Tamani sah nicht überzeugt aus, doch er zog es vor, das Thema nicht zu vertiefen. »Also, was ist los? Warum war Yuki dabei?«

»Wer ist Yuki?«, fragte David.

»Das Mädchen aus Japan«, antwortete Tamani schroff. »Die Austauschschülerin.«

Laurel starrte ihn an und fragte sich, ob er es vielleicht schon wusste. Doch dann fiel ihr ein, dass sie alle zusammen die Schule besichtigt hatten. Mr Robison hatte sie natürlich einander vorgestellt. Außerdem hätte Tamani es ihr doch gesagt, wenn er Bescheid gewusst hätte – oder?

»Sie ist eine Elfe«, sagte Laurel leise.

Das erstaunte Schweigen dröhnte ihr in den Ohren.

Tamani öffnete den Mund und schloss ihn wieder. Dann lachte er verbissen. »Die Augen. Wie konnte ich das nur übersehen?« Er verzog grimmig entschlossen das Gesicht. »Das heißt, Klea weiß etwas über Elfen – also müssen wir davon ausgehen, dass sie deine wahre Natur herausgefunden hat.«

»Ich bin mir nicht sicher, ob sie etwas über Elfen weiß, und wenn ja, wie viel«, sagte Laurel bedächtig. »Sie hält Yuki für eine Nymphe.« Laurel setzte sich aufs Sofa, wo ihr David augenblicklich Gesellschaft leistete, und erzählte den Rest der Begegnung, während Tamani durchs Zimmer tigerte. »Ich mag sie nicht und ich traue ihr nicht, aber ich glaube nicht, dass Klea wirklich weiß, was Yuki ist.«

Tamani blieb stehen, die Fingerknöchel an den Mund gedrückt.

»Klea hat uns das Leben gerettet, sogar zwei Mal«, sagte David. »Aber es kann doch kein Zufall sein, dass sie noch eine Elfe an die Del-Norte schickt.«

»Das sehe ich auch so«, sagte Laurel und versuchte, ihre Gefühle zu sortieren. Einerseits war sie begeistert. Noch eine Elfe, die wie ein Mensch lebte! Und nicht nur sozusagen verkleidet wie Tamani, sondern ebenfalls von Kindheit an von Adoptiveltern großgezogen. Laurel hätte Yuki deswegen am liebsten umarmt, ins Haus gezerrt und ausgefragt, weil sie alles über ihr Leben, ihren Alltag und ihre Methoden, mit all dem klarzukommen, wissen wollte. Wovon ernährte sie sich? Hatte sie schon geblüht? Doch wenn sie Yuki etwas von sich enthüllte, konnte sie es gleich Klea erzählen, und das kam für Laurel nicht infrage.

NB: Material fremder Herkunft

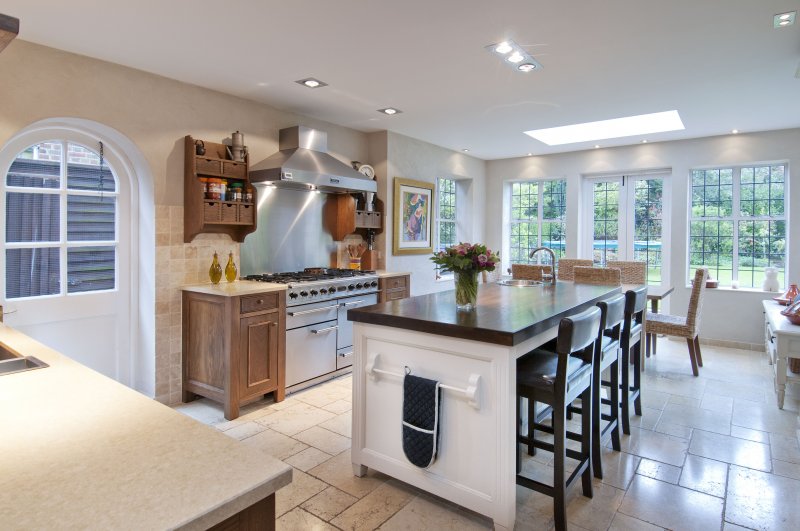 Locate an element on the screen. The image size is (800, 531). kitchen island is located at coordinates (498, 321). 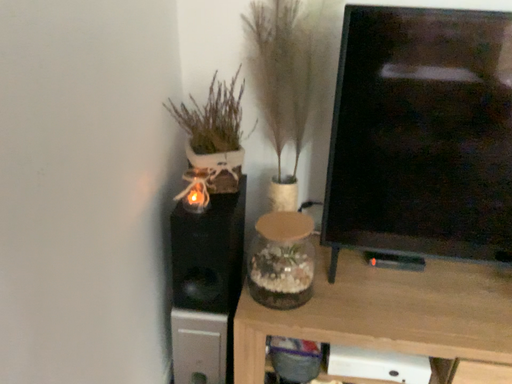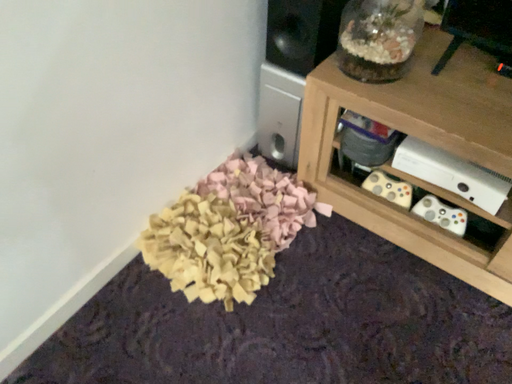 Question: How did the camera likely rotate when shooting the video?

Choices:
 (A) rotated right
 (B) rotated left

Answer: (B) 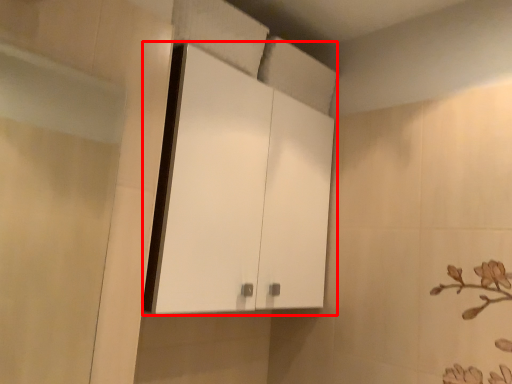 Question: From the image's perspective, what is the correct spatial relationship of cabinetry (annotated by the red box) in relation to screen door?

»Was wissen wir über Yuki?«, fragte David. Er sah Tamani an, der schon wieder die Arme verschränkte und den Kopf schüttelte.

»Fast nichts. Aber sie steht in irgendeiner Beziehung zu Klea, deshalb können wir ihr nicht trauen«, antwortete Tamani finster.

»Und wenn Klea die Wahrheit sagt?« So groß Laurels Skepsis in Bezug auf Klea auch war, so sehr hoffte sie, dass Yuki schlimmstenfalls eine harmlose Schachfigur war. Warum, wusste sie nicht genau. Vielleicht war es ein natürliches Bedürfnis, ihre Art zu verteidigen. Außerdem war Yuki so schüchtern und verängstigt. »Also, wenn sie hier spionieren soll, warum sagt sie uns dann überhaupt etwas?«

»Es gibt verschiedene Arten der Spionage«, sagte Tamani nachdenklich. »Yuki könnte ein Ablenkungsmanöver sein oder sich auf diese Weise tarnen. Die Tatsache, dass Yuki eine Elfe ist, hat nichts zu sagen, solange wir nicht wissen, was für eine.«

»Seid ihr nicht zum größten Teil Frühlingselfen?«, fragte David.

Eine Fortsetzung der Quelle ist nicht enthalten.